Airbus USA oficjalnie rozpoczął w poniedziałek (5 sierpnia) produkcję samolotów A220 w Stanach Zjednoczonych. Druga linii montażu końcowego A220 ruszyła w amerykańskim mieście Mobile, w stanie Alabama.
Druga linia montażu A220
W Mobile, gdzie znajdują się już zakłady spółki matki Airbus Group, w tym linia montażu końcowego A320/A320neo, powstała linia montażu końcowego nowego A220. Kosztująca 200 mln dolarów fabryka, która została właśnie otwarta, jest to druga linia montażu tego samolotu. Główna znajduje się przy siedzibie Bombardiera w Mirabel, w Kanadzie. W Mobile pracę znajdzie ok. 400-500 osób, co częściowo skrytykowały związki zawodowe z Kanady. Jednak bez inwestycji Airbusa cały program dawnego CSeries mógłby przestać istnieć, więc konflikt szybko zażegnano.
– Rozszerzenie naszej produkcji samolotów komercyjnych w Mobile na drugą linię produktów, z ponad 400 dodatkowymi miejscami pracy do jej obsługi, dodatkowo utrwala pozycję Airbusa jako prawdziwie globalnego producenta samolotów i potwierdza bez wątpienia, że Airbus jest ważną częścią amerykańskiej produkcji lotniczej. Dzięki Mobile i naszej sieci produkcyjnej w Azji, Kanadzie oraz Europie stworzyliśmy ogólnoświatową bazę przemysłową, aby lepiej obsługiwać naszych klientów – powiedział C. Jeffrey Knittel, prezes i dyrektor generalny Airbus USA.

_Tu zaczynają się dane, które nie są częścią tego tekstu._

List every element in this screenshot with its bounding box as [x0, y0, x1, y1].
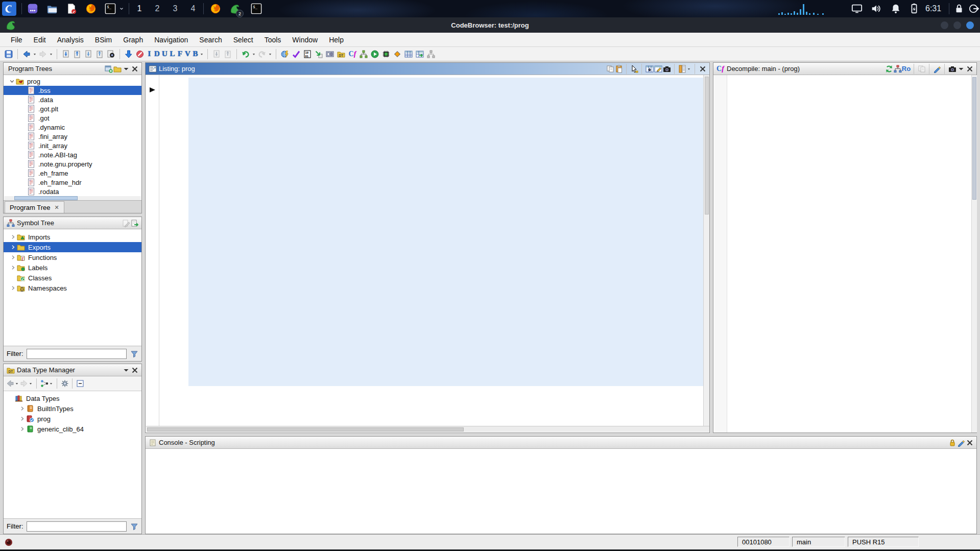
doc-export-icon[interactable]: [222, 49, 233, 60]
chevron-right-icon[interactable]: [10, 263, 16, 272]
workspace-3[interactable]: 3: [168, 0, 183, 17]
ro-icon[interactable]: Ro: [902, 64, 911, 73]
dropdown-icon[interactable]: [268, 49, 273, 60]
tree-gray-icon[interactable]: [425, 49, 437, 60]
cursor-arrow-icon[interactable]: [630, 64, 638, 73]
tree-item-prog[interactable]: prog: [4, 414, 141, 424]
program-trees-header[interactable]: Program Trees: [4, 63, 141, 75]
dropdown-icon[interactable]: [32, 49, 37, 60]
tab-close-icon[interactable]: ✕: [54, 204, 59, 211]
check-purple-icon[interactable]: [291, 49, 302, 60]
doc-import-icon[interactable]: [60, 49, 71, 60]
tree-item-.got.plt[interactable]: .got.plt: [4, 104, 141, 113]
doc-import2-icon[interactable]: [83, 49, 94, 60]
lock-gold-icon[interactable]: [948, 438, 957, 447]
tab-program-tree[interactable]: Program Tree ✕: [5, 201, 64, 213]
pencil-blue-icon[interactable]: [933, 64, 941, 73]
menu-edit[interactable]: Edit: [28, 36, 52, 44]
chevron-right-icon[interactable]: [19, 415, 26, 423]
menu-file[interactable]: File: [5, 36, 28, 44]
globe-bolt-icon[interactable]: [279, 49, 291, 60]
data-type-filter-input[interactable]: [27, 521, 127, 532]
doc-export-icon[interactable]: [71, 49, 83, 60]
toolbar-letter-U[interactable]: U: [161, 50, 169, 58]
menu-navigation[interactable]: Navigation: [149, 36, 194, 44]
symbol-tree-filter-input[interactable]: [27, 349, 127, 359]
app-grid-button[interactable]: [26, 2, 40, 16]
display-tray-button[interactable]: [850, 2, 864, 16]
collapse-all-icon[interactable]: [76, 379, 84, 388]
doc-snapshot-icon[interactable]: [105, 49, 116, 60]
folder-yellow-i-icon[interactable]: [113, 64, 122, 73]
camera-icon[interactable]: [948, 64, 957, 73]
memory-map-icon[interactable]: [324, 49, 336, 60]
chev-down-icon[interactable]: [122, 366, 130, 374]
table-view-icon[interactable]: [403, 49, 414, 60]
menu-select[interactable]: Select: [228, 36, 259, 44]
copy-icon[interactable]: [917, 64, 926, 73]
save-icon[interactable]: [3, 49, 14, 60]
menu-window[interactable]: Window: [286, 36, 323, 44]
filter-options-icon[interactable]: [130, 349, 138, 358]
snapshot-table-icon[interactable]: [645, 64, 654, 73]
refresh-green-icon[interactable]: [885, 64, 893, 73]
dropdown-icon[interactable]: [28, 379, 33, 388]
terminal-window-button[interactable]: $_: [249, 2, 264, 16]
close-icon[interactable]: [130, 64, 139, 73]
chevron-right-icon[interactable]: [19, 425, 26, 433]
window-plus-icon[interactable]: [104, 64, 113, 73]
tree-item-generic_clib_64[interactable]: generic_clib_64: [4, 424, 141, 434]
doc-import-icon[interactable]: [211, 49, 222, 60]
workspace-1[interactable]: 1: [132, 0, 147, 17]
chevron-right-icon[interactable]: [10, 284, 16, 292]
console-header[interactable]: Console - Scripting: [146, 437, 976, 449]
menu-tools[interactable]: Tools: [259, 36, 287, 44]
tree-item-.got[interactable]: .got: [4, 113, 141, 123]
firefox-window-button[interactable]: [208, 2, 223, 16]
camera-icon[interactable]: [662, 64, 671, 73]
toolbar-letter-B[interactable]: B: [192, 50, 199, 58]
menu-bsim[interactable]: BSim: [89, 36, 117, 44]
chev-down-icon[interactable]: [122, 64, 130, 73]
tree-item-functions[interactable]: fFunctions: [4, 252, 141, 262]
close-icon[interactable]: [965, 438, 974, 447]
chevron-right-icon[interactable]: [10, 243, 16, 251]
dropdown-icon[interactable]: [14, 379, 19, 388]
toolbar-letter-I[interactable]: I: [146, 50, 153, 58]
kali-menu-button[interactable]: [2, 2, 16, 16]
tree-arrows-icon[interactable]: [40, 379, 49, 388]
chevron-right-icon[interactable]: [10, 253, 16, 261]
terminal-button[interactable]: $_: [103, 2, 117, 16]
close-icon[interactable]: [698, 64, 707, 73]
toolbar-letter-L[interactable]: L: [169, 50, 176, 58]
decompile-header[interactable]: Cf Decompile: main - (prog) Ro: [713, 63, 976, 75]
dropdown-icon[interactable]: [686, 64, 691, 73]
listing-header[interactable]: Listing: prog: [146, 63, 709, 75]
tree-item-namespaces[interactable]: {}Namespaces: [4, 283, 141, 293]
nav-forward-icon[interactable]: [37, 49, 49, 60]
firefox-button[interactable]: [84, 2, 98, 16]
menu-search[interactable]: Search: [194, 36, 227, 44]
play-green-icon[interactable]: [369, 49, 380, 60]
diamond-orange-icon[interactable]: [392, 49, 403, 60]
clock[interactable]: 6:31: [925, 0, 941, 17]
tree-green-icon[interactable]: [358, 49, 369, 60]
gear-icon[interactable]: [60, 379, 69, 388]
edit-table-icon[interactable]: [654, 64, 662, 73]
program-tree-hscrollbar[interactable]: [4, 196, 141, 200]
doc-export2-icon[interactable]: [94, 49, 105, 60]
file-manager-button[interactable]: [45, 2, 59, 16]
dropdown-icon[interactable]: [49, 49, 54, 60]
tree-item-.eh_frame[interactable]: .eh_frame: [4, 169, 141, 178]
listing-display-icon[interactable]: [678, 64, 686, 73]
notifications-tray-button[interactable]: [889, 2, 903, 16]
toolbar-letter-F[interactable]: F: [176, 50, 184, 58]
binary-view-icon[interactable]: 1001: [302, 49, 313, 60]
tree-symbol-icon[interactable]: [893, 64, 902, 73]
tree-item-imports[interactable]: Imports: [4, 232, 141, 242]
tree-item-.init_array[interactable]: .init_array: [4, 141, 141, 150]
cf-decompile-icon[interactable]: Cf: [347, 49, 358, 60]
tree-item-.bss[interactable]: .bss: [4, 86, 141, 95]
decompile-content[interactable]: [714, 75, 977, 433]
paste-icon[interactable]: [614, 64, 623, 73]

Pierwszy samolot z nowej fabryki ma zostać dostarczony połowie 2020 r. Po osiągnięciu pełnej przepustowości w połowie przyszłej dekady w Alabamie będzie składanych rocznie od 40 do 50 airbusów A220. Pierwszy A220 w wersji -300 z Mobile trafi do linii Delta Air Lines, a kolejny zmontowany tam samolot trafi do JetBlue Airways.
Alabama - idealny stan do inwestowania
Alabama jest znana z bardzo liberalnego prawa, które preferuje dużych inwestorów i ogranicza działalność związkową. Dlatego koszty pracy w tym stanie są dużo niższe niż w innych stanach czy Europie, a swoje zakłady poza Airbusem mają w tym stanie także Boeing, Mercedes, Hyundai czy Honda. Poza niższymi kosztami, fabryka w Stanach Zjednoczonych na pewno ułatwi sprzedaż A220 w tym kraju co pokazują tegoroczne zamówienia
Delty,
Moxy oraz
JetBlue Airways.
Stary bombardier CSeries, nowy airbus A220
Znany kiedyś pod nazwą bombardier CSeries, a obecnie airbus A220, to najnowszy produkt europejskiego producenta. Jest to dwusilnikowy, wąskokadłubowy samolot odrzutowy średniego zasięgu. Rodzina nowych maszyn została podzielona na dwa modele: A220-100 (CS100) i A220-300 (CS300), które zabierają na pokład kolejno od 110/120 do 145/160 pasażerów. A220 został zaprojektowany z myślą o wydajności. Łączy on najnowocześniejsze elementy aerodynamiki, zaawansowane materiały kompozytowe i najnowszej generacji silniki turbowentylatorowe Pratt & Whitney, zapewniając co najmniej 20-25 proc. niższe zużycie paliwa w porównaniu do samolotów poprzedniej generacji. Airbusy A220 wkrótce będą posiadać zwiększoną maksymalną masę do startu (MTOW) oraz zasięg. W maju Airbus podjął decyzję, że maksymalna masa startowa samolotu A220 (MTOW) wzrośnie dokładnie o 2268 kg (2,3 t). Nowy MTOW zwiększy także maksymalny zasięg do 6204 km (3350 nm) dla A220-300 oraz 6300 km (3400 nm) dla A220-100, czyli około 833 km (450 nm) więcej niż obecnie. Aktualnie podstawowa maksymalna masa do startu (MTOW) wynosi 60,8 t dla A220-100 i 67,6 t dla A220-300. Dzięki zwiększeniu jej o 2,3 t będzie ona wynosić kolejno 63,1 i 69,9 t.
Produkcja tych maszyn była mocno opóźniona – samolot miał wejść do użytku już w 2013 r. Jednak przez słabą sprzedaż i koszty produkcji Bombardier popadł w tarapaty finansowe, a projekt został uratowany w 2014 r. przez dofinansowanie rządu regionalnego kanadyjskiej prowincji Quebec. W ubiegłym roku program uratował Airbus poprzez przejęcie połowy udziałów. Do tej pory zamówiono 551 maszyn A220: 88 A220-100 oraz 463 A220-300 (potwierdzone zamówienia tzw. firm), z czego dostarczono 78 samolotów tego typu. Największą flotę A220 na świecie posiada obecnie linia Swiss mająca 28 takich maszyn.